Arthur Tress
Photographs from ‘The Tao of Physics’ Series
December 15, 2004 – March 13, 2005
National Academy of Sciences
Entrance at 2100 C St, NW
Artist’s Reception:
Sunday, March 13, 2005, 1:00 – 2:30 p.m.
(Reception precedes free concert by the Mendelssohn
String Quartet with Robert Mann, violist)
|

Untitled, 1983, silver gelatin print
|
Arthur Tress is an influential and prolific photographer whose career spans nearly half a century. He is noted for helping to bridge the gap between documentary and surrealistic photography. Born in New York City in 1940, his earliest subjects included Coney Island’s freak shows and the dilapidated grounds of the 1939 World’s Fair. From these beginnings, he developed his life-long fascination with surrealism, social issues, and humor.

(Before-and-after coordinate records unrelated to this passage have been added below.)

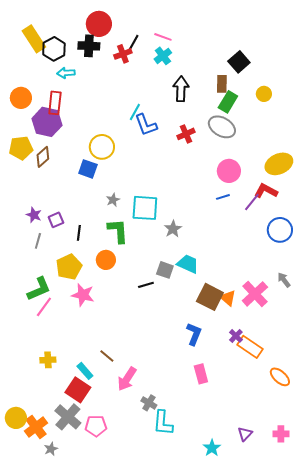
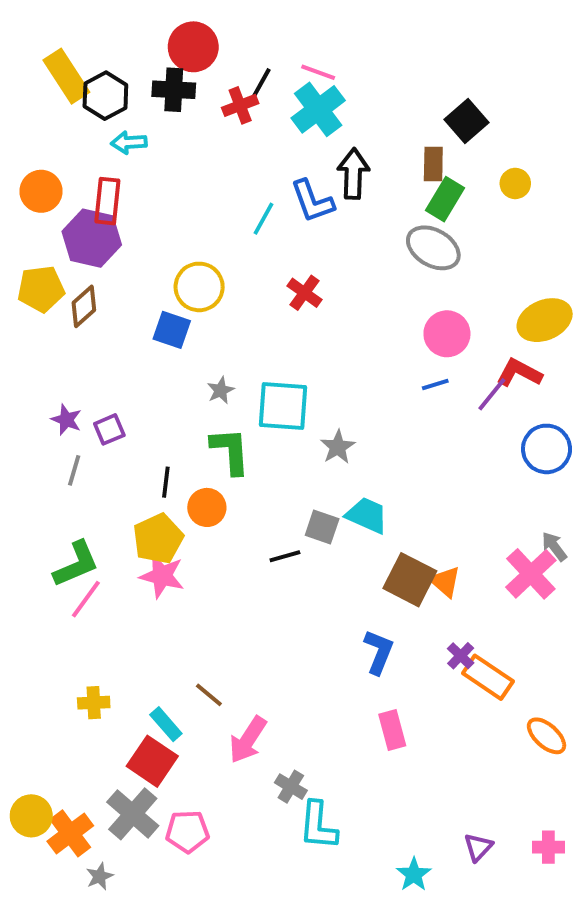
cyan cross: (163, 56) -> (318, 109), size x1.5
blue L-shape: (146, 125) -> (312, 201), moved
red cross: (186, 134) -> (304, 293), moved, turned -30
black line: (79, 233) -> (166, 482), moved
yellow pentagon: (69, 267) -> (158, 539), moved
pink cross: (255, 294) -> (531, 574), moved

Although he is best known today for his series of staged still-life tableaux, this body of work from 1983 offers a rare glimpse of his investigations into pure abstraction.
Inspired by his visualization of physical phenomena, Tress arranged found objects on textured backgrounds, such as cement, plastic, snow, and sand. He spray-painted these constructions to create layered patterns and then photographed the results. Tress strived to “find rich symbolic meaning in pattern, not just merely the decorative, and its correlation to science and the search for the fabric of the universe” in these skillfully executed interpretations. He drew source material for his abstractions from a range of art movements and cultures including Russian Constructivism, Tibetan prayer woodcuts, and stenciling techniques of the late nineteenth-century architect, Louis Sullivan.

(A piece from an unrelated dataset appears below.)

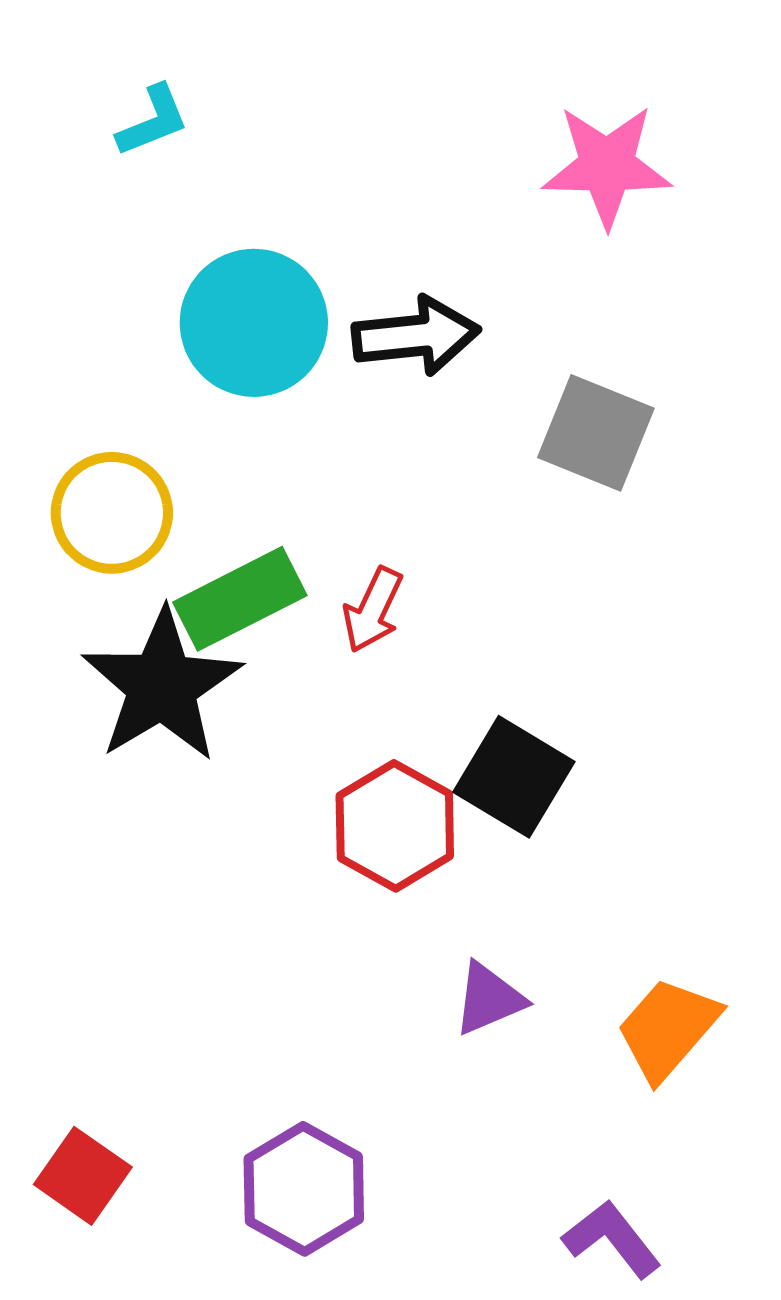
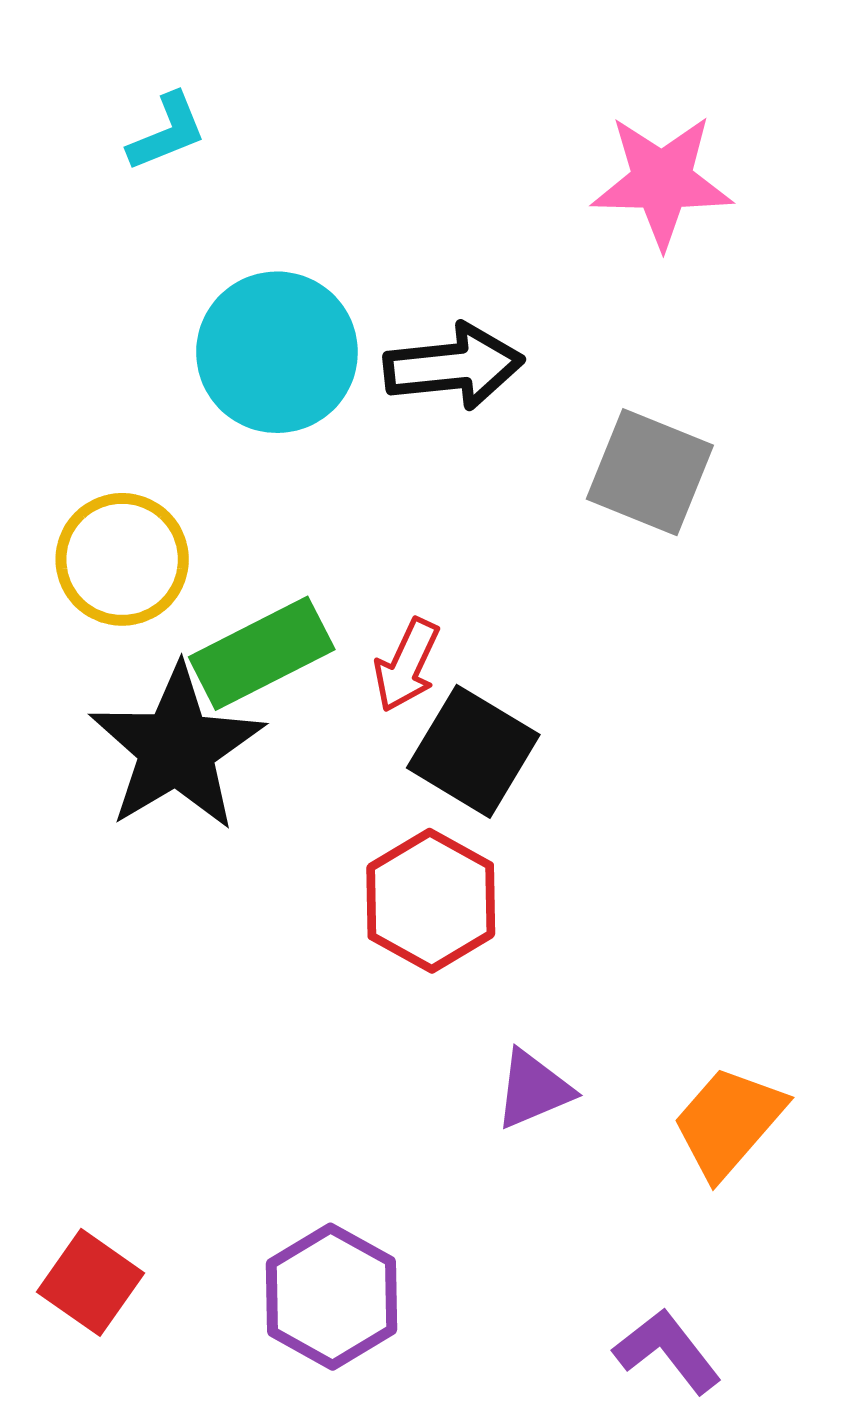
black square: (514, 777) -> (473, 751), moved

Titles of the photographs in this series were selected from the index of Fritjof Capra’s seminal book, The Tao of Physics: An Exploration of the Parallels Between Modern Physics and Eastern Mysticism, and were chosen not to describe the images, but to interact with them.
Tress’s photographs are included in the collections of the Museum of Modern Art and the Metropolitan Museum of Art. In 2001, the Corcoran Gallery of Art featured a retrospective of his work entitled Arthur Tress: Fantastic Voyage: Photographs 1956-2000 which took an intimate look at his long and varied career.